If you have any feedback on this article, please get in touch! Or see the comments on Hacker News and programming reddit.

NOW WITH OVER +8500 USERS. people can Join Knowasiak for free. Sign up on Knowasiak.com
Read More

Leave a Reply

2 thoughts on “Don’t try to sanitize input. Escape output. (2020)

  1. Aditya avatar

    I think a better way to think of this may be in terms of canonicalization. Inside your application, you should decide on a single canonical way to represent data, one which fits the type of processing and expected use of the application. For example, you might decide that all strings should be UTF8, and should be interpreted (and stored) as whatever the user initially wrote. You might decide that any structured data should be parsed and then stored as protobufs in a BigTable. Or you might decide that an RDBMS is your native datastore and use whatever the native string encoding is for it, as well as parse & normalize data into tables upon input.

    Then, whenever you take input, your job is to validate and encode it. If you get a Windows-1252 string, you should re-encode it to utf8 for further storage.
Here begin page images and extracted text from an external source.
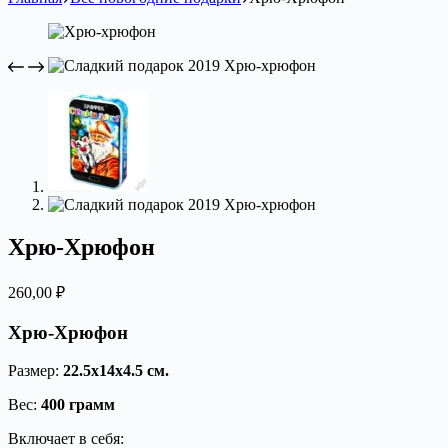
Хрю-Хрюфон
260,00
₽
Хрю-Хрюфон
Размер:
22.5х14х4.5 см.
Вес:
400 грамм
Включает в себя: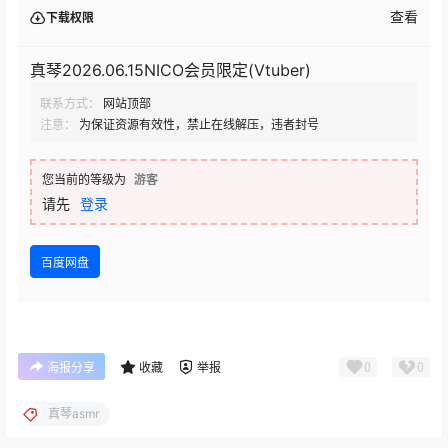
查看
下载权限
真琴2026.06.15NICO会员限定(Vtuber)
联系方式：
网站顶部
注意：
为保证资源有效性，禁止在线解压，违者封号
您当前的等级为
游客
请先
登录
百度网盘
0
0
海报分享
收藏
举报
真琴asmr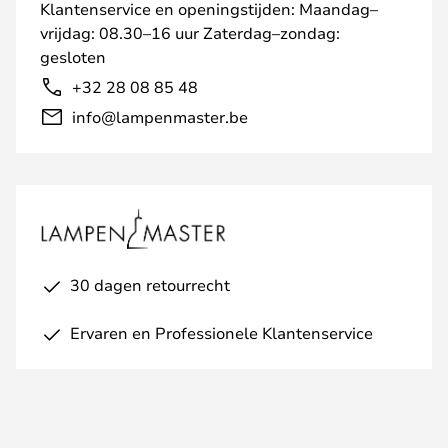
Klantenservice en openingstijden: Maandag–
vrijdag: 08.30–16 uur Zaterdag–zondag:
gesloten
+32 28 08 85 48
info@lampenmaster.be
30 dagen retourrecht
Ervaren en Professionele Klantenservice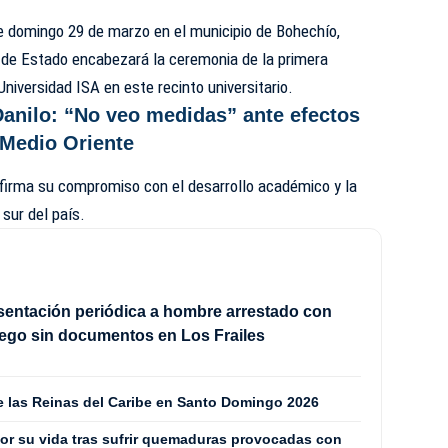
te domingo 29 de marzo en el municipio de
Bohechío,
e de Estado encabezará la ceremonia de la primera
niversidad ISA en este recinto universitario.
Danilo: “No veo medidas” ante efectos
 Medio Oriente
afirma su compromiso con el desarrollo académico y la
 sur del país.
sentación periódica a hombre arrestado con
ego sin documentos en Los Frailes
de las Reinas del Caribe en Santo Domingo 2026
or su vida tras sufrir quemaduras provocadas con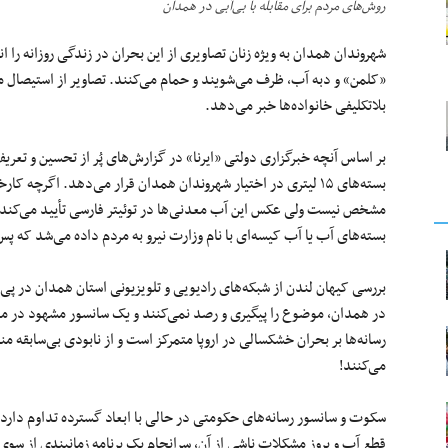
روش‌های مردم برای مقابله با بی‌آبی در همدان
شهروندان همدان به ویژه زنان تصاویری از این بحران در زندگی روزانه را ا
«کلمن» و دبه‌‌ آب، ظرف می‌شویند و حمام می‌کنند. تصاویر از استیصا
بلاتکلیفی خانواده‌ها خبر می‌دهد.
بر اساس آنچه خبرگزاری دولتی «ایرنا» در گزارش‌های پُر از تحسین و تعری
بسته‌های ۱۵ لیتری در اختیار شهروندان همدان قرار می‌دهد. اگرچه 
مشخص نیست ولی عکس این آب‌ معدنی‌ها در توئیتر فارسی تأیید می‌کن
بسته‌های آب یا آب کیسه‌ای با نام وزارت نیرو به مردم داده می‌شد که پ
بررسی کیهان لندن از شبکه‌های رادیویی و تلویزیونی استان همدان در پی 
در همدان، موضوع را پیگیری و رصد نمی‌کنند و یک سانسور مشهود در مو
رسانه‌ها بر بحران خشکسالی در اروپا متمرکز است و از نابودی بی‌سابقه
می‌کنند!
سکوت و سانسور رسانه‌های حکومتی در حالی با ابعاد گسترده تداوم دارد
قطع آب و بروز مشکلات ناشی از آن، سرانجام یک برنامه‌ زمانبندی از سوی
If it has data that are invalid UTF-8 codepoints, you should either strip, replace with a replacement character, or notify the user with a validation failure. Same with structured data that fails your normalization rules – you should usually notify the user.

    And when you send output, you should escape based on the intended output device. If you're putting it in an HTML page, HTML-escape it. If it's a URL, url-encode it. If it's a database query, SQL escape it. If it's a CSV, quote it.

    Thinking in these terms keeps the internal logic of your application simple (there are no format conversions except at system boundaries), and it also gives you a lot of flexibility to preserve the user's intent and add new output formats later.

  2. Aditya avatar

    It's cool to see how these posts are becoming less and less important in the wake of today's frameworks/tools protecting devs by default.

    From ORMs escaping SQL, to FE frameworks escaping html/js, to browsers starting to default to same-site=lax. It feels like we've slowly pulled ourselves out of OWASP hell. Pretty nice to see!

    Obviously it's still important (see log4j) to know it all especially when its not so clear cut, but still good progress.